The first historical traces in the Carcassonne region date from the 8th century BC. At that time it was a Celtic village (oppidum) surrounded by a shaft and located about 2 km from the modern city on the steep banks of the Aude River. Two centuries later, the inhabitants moved to the place of today’s Cité (Upper Town), and the modestly fortified city was called Carcasso.
Shortly after the Romans established the province of Gallia Narbonensis, around 100 BC. in Carcassonne, Gallo-Roman fortifications were created, and later it became the capital of the colony Julia Carsaco (later Carcasum). The main part of the northern defensive walls with characteristic red brick layers comes from the 4th century, from the times of the Roman Empire.
The city flourished in the twelfth century under the rule of the powerful Trencavel family. They built the Basilica of Saint Nazaire and the castle (Château Comtal) on the top of the hill inside the city. Over time, Gallo-Roman walls were completely surrounded by new twelfth century ones with bastions, and expanded until the fourteenth century.
The military significance of Carcassonne disappeared after the Peace of the Pyrenees, also called Treaty Of The Pyrenees of 1659, which caused the annexation of Roussillon by France and the shift of the Franco-Spanish border to the south.

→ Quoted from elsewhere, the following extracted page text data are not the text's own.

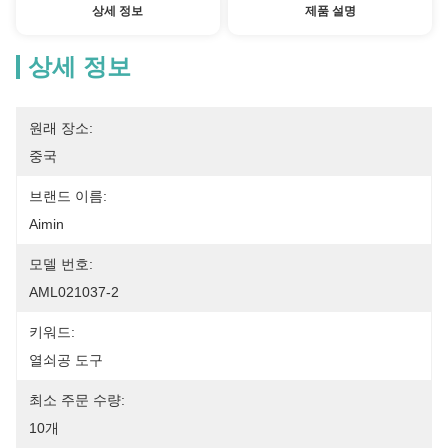
상세 정보
제품 설명
상세 정보
원래 장소:
중국
브랜드 이름:
Aimin
모델 번호:
AML021037-2
키워드:
열쇠공 도구
최소 주문 수량:
10개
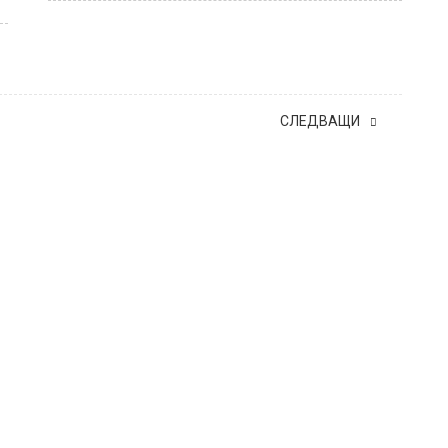
СЛЕДВАЩИ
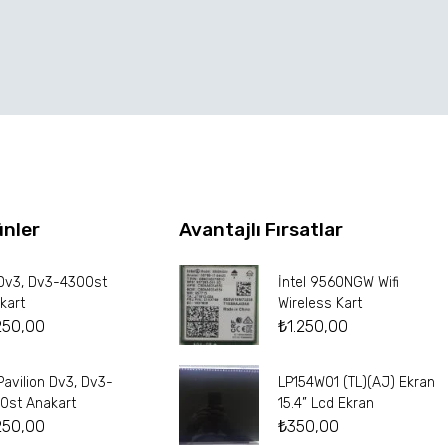
ünler
Avantajlı Fırsatlar
Dv3, Dv3-4300st
İntel 9560NGW Wifi
kart
Wireless Kart
250,00
₺
1.250,00
Pavilion Dv3, Dv3-
LP154W01 (TL)(AJ) Ekran
0st Anakart
15.4” Lcd Ekran
250,00
₺
350,00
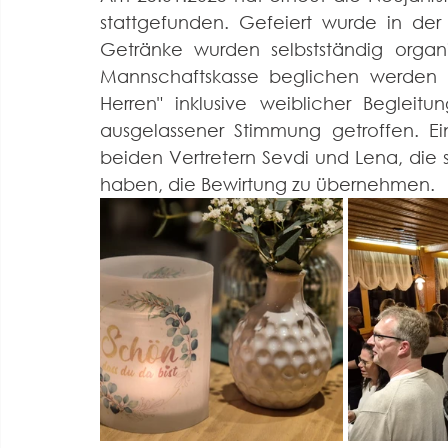
stattgefunden. Gefeiert wurde in der z
Getränke wurden selbstständig organ
Mannschaftskasse beglichen werden k
Herren" inklusive weiblicher Begleit
ausgelassener Stimmung getroffen. Ein
beiden Vertretern Sevdi und Lena, die 
haben, die Bewirtung zu übernehmen.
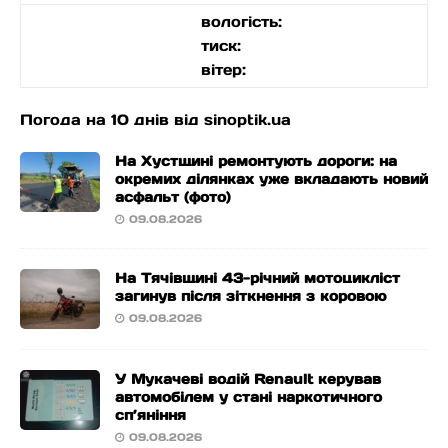
вологість:
тиск:
вітер:
Погода на 10 днів від
sinoptik.ua
На Хустщині ремонтують дороги: на
окремих ділянках уже вкладають новий
асфальт (фото)
09.08.2026
На Тячівщині 43-річний мотоцикліст
загинув після зіткнення з коровою
09.08.2026
У Мукачеві водій Renault керував
автомобілем у стані наркотичного
сп’яніння
09.08.2026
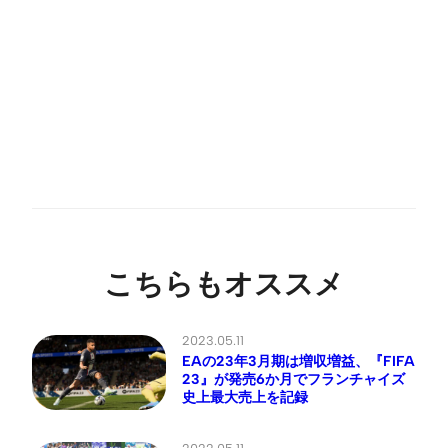
こちらもオススメ
2023.05.11
EAの23年3月期は増収増益、『FIFA
23』が発売6か月でフランチャイズ
史上最大売上を記録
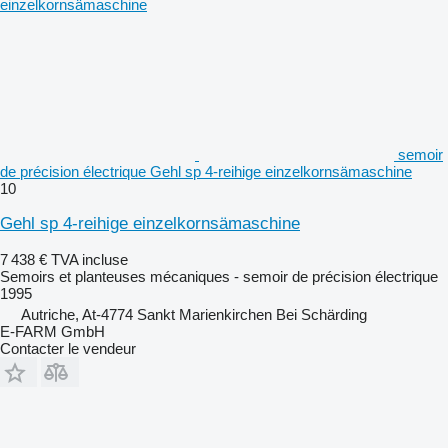
semoir
de précision électrique Gehl sp 4-reihige einzelkornsämaschine
10
Gehl sp 4-reihige einzelkornsämaschine
7 438 €
TVA incluse
Semoirs et planteuses mécaniques - semoir de précision électrique
1995
Autriche, At-4774 Sankt Marienkirchen Bei Schärding
E-FARM GmbH
Contacter le vendeur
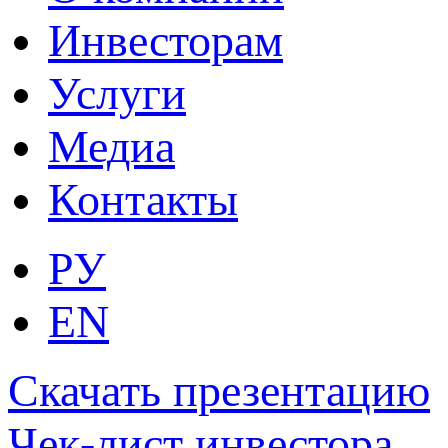
Инвесторам
Услуги
Медиа
Контакты
РУ
EN
Скачать презентацию
Чек-лист инвестора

Over time, the fortifications began to fall into disrepair.
It the 19th century, due to the poor codition of the fortified Cité of Carcassonne the French government decided that it should be demolished. It provoked the beginning of the campaign to preserve the fortress as a historical monument. Shortly after, a long renovation of the Cité began. Thanks to this monumental reconstruction work of Eugène Viollet-le-Duc’s, we can today admire the unique medieval fortifications.
The view of the city from the shore of the Aude river is unforgettable, huge defensive walls, castle and the whole atmosphere of the place gives the impression of almost traveling in time.